Korea: Showdown With Russia


December 21, 2005: The United States is briefing people in the banking system about counterfeit $100 bills being produced in North Korea. Meanwhile, North Korea continues to refuse to negotiate a halt to its nuclear and ballistic missile programs. The North Koreans appear to believe that this stubborn and hard ball negotiating style still serves them well. Actually, it doesn't, and has led to the deaths of millions of North Koreans. But this has not made much of an impression on the tiny (a few percent of the population) ruling class in North Korea.

December 20, 2005: After two weeks, and growing pressure from Russia, North Korea released a Russia cargo ship it seized on the 5th.

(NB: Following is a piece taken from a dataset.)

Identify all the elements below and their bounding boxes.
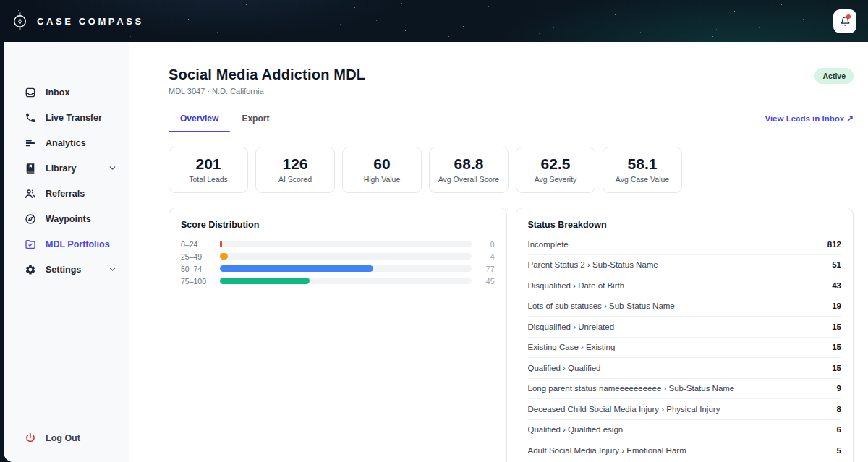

December 17, 2005: For the first time, a North Korean ship took shelter in South Korean waters. A North Korean tanker, running into bad weather, asked for, and received, permission to shelter in a South Korean port to escape a storm.

December 14, 2005: The United States has warned banks to be on the alert for North Korean attempts to commit bank fraud. North Korea is broke, and has tried many illegal schemes, including drug dealing and currency counterfeiting, to raise money.

December 5, 2005: A North Korean coast guard ship stopped and seized a Russian cargo ship that had entered North Korean waters to avoid a storm. Russian diplomats are working to get the ship released. The North Koreans will probably ask for some money (ransom, for want of a better word.) The Russian ship is being held at the North Korean port of Kimchaek.